Changelings

Here’s W.B. Yeats’ introduction to the section on changelings in his collection Fairy and Folk Tales of Ireland:

“Sometimes the fairies fancy mortals and carry them away into their own country, leaving instead some sickly fairy child, or a log of wood so bewitched that it seems to be a mortal pining away, and dying, and being buried.

“Most commonly they steal children. If you ‘look over’ a child,’ that is, look on it with envy, the fairies have it in their power.”

[But how can you tell? I mean maybe my kid just kind of shriveled up ’cause he was sick. And babies look an awful lot alike.]

“Many things can be done to find out if a child’s a changeling, but there is one infallible thing — lay it on the fire with this formula, ‘Burn, burn, burn — if of the devil, burn; but if of God and the saints, be safe from harm.'”

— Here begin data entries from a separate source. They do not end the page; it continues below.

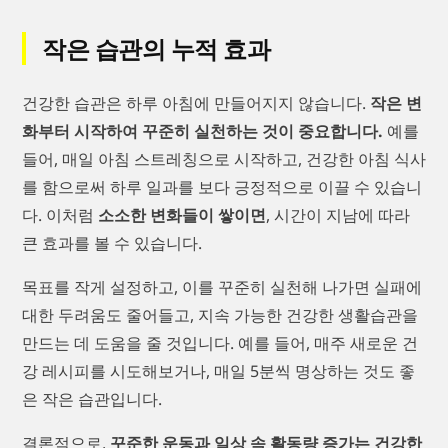
작은 습관의 누적 효과
건강한 습관은 하루 아침에 만들어지지 않습니다.
작은 변
화부터 시작하여 꾸준히 실천하는 것이 중요합니다.
예를
들어, 매일 아침 스트레칭으로 시작하고, 건강한 아침 식사
를 함으로써 하루 일과를 보다 긍정적으로 이끌 수 있습니
다. 이처럼
소소한 변화들이 쌓이면
, 시간이 지남에 따라
큰 효과를 볼 수 있습니다.
목표를 작게 설정하고, 이를 꾸준히 실천해 나가면 실패에
대한 두려움도 줄어들고, 지속 가능한 건강한 생활습관을
만드는 데 도움을 줄 것입니다. 예를 들어, 매주 새로운 건
강 레시피를 시도해보거나, 매일 5분씩 명상하는 것도 좋
은 작은 습관입니다.
결론적으로,
꾸준한 운동과 일상 속 활동량 증가는 건강한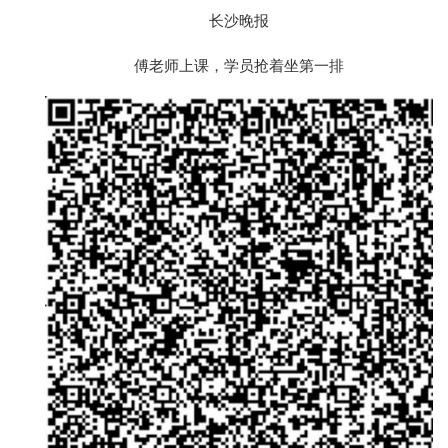
长沙晚报
傅老师上课，学员抢着坐第一排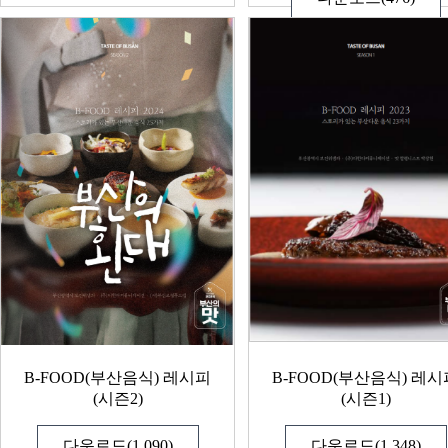
B-FOOD(부산음식) 레시피
B-FOOD(부산음식) 레시
(시즌2)
(시즌1)
다운로드(1,090)
다운로드(1,348)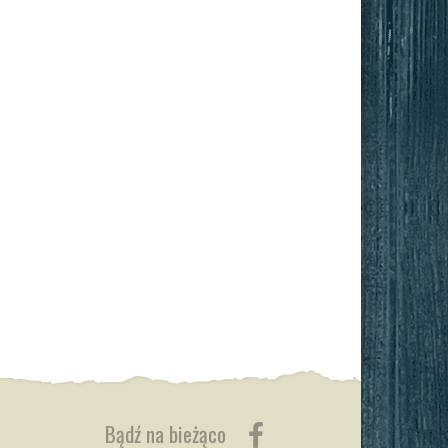
Bądź na bieżąco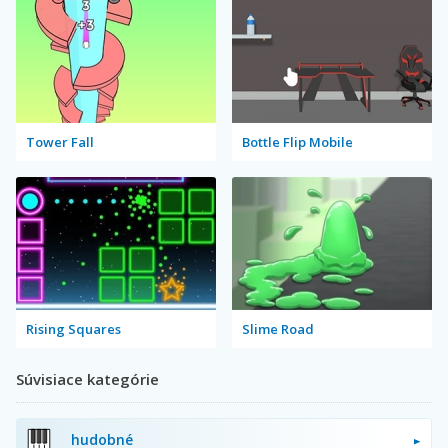
Tower Fall
Bottle Flip Mobile
Rising Squares
Slime Road
Súvisiace kategórie
hudobné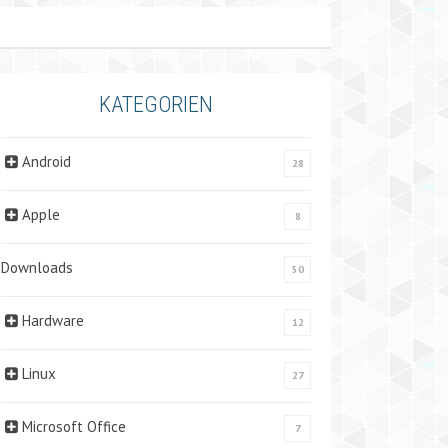
KATEGORIEN
Android
28
Apple
8
Downloads
50
Hardware
12
Linux
27
Microsoft Office
7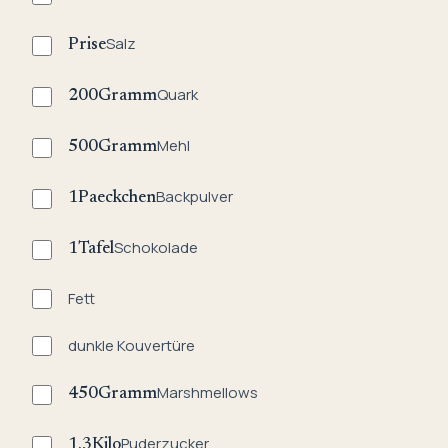
Salz
Prise
Quark
200
Gramm
Mehl
500
Gramm
Backpulver
1
Paeckchen
Schokolade
1
Tafel
Fett
dunkle Kouvertüre
Marshmellows
450
Gramm
Puderzucker
1.3
Kilo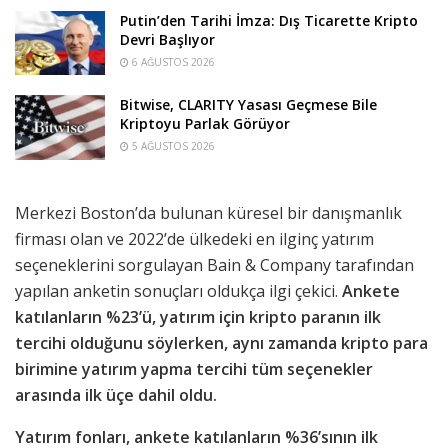
Putin’den Tarihi İmza: Dış Ticarette Kripto
Devri Başlıyor
6 AĞUSTOS 2026
Bitwise, CLARITY Yasası Geçmese Bile
Kriptoyu Parlak Görüyor
5 AĞUSTOS 2026
Merkezi Boston’da bulunan küresel bir danışmanlık
firması olan ve 2022’de ülkedeki en ilginç yatırım
seçeneklerini sorgulayan Bain & Company tarafından
yapılan anketin sonuçları oldukça ilgi çekici.
Ankete
katılanların %23’ü, yatırım için kripto paranın ilk
tercihi olduğunu söylerken, aynı zamanda kripto para
birimine yatırım yapma tercihi tüm seçenekler
arasında ilk üçe dahil oldu.
Yatırım fonları, ankete katılanların %36’sının ilk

[Don’t forget that last part! I know what you’re thinking. But we have to be more open-minded about faith-based medical procedures. And Yeats notes that this incantation is from Lady Wilde, who tended to be a lot gloomier than all the other Irish writers on the subject.]

Then Yeats tells a beautiful little story in just one paragraph, really a thing of beauty:

“It is on record that once, when a mother was leaning over a wizened changeling, the latch lifted and a fairy came in, carrying home the wholesome stolen baby. ‘It was the others who stole him,’ she said. As for her, she wanted her own child.”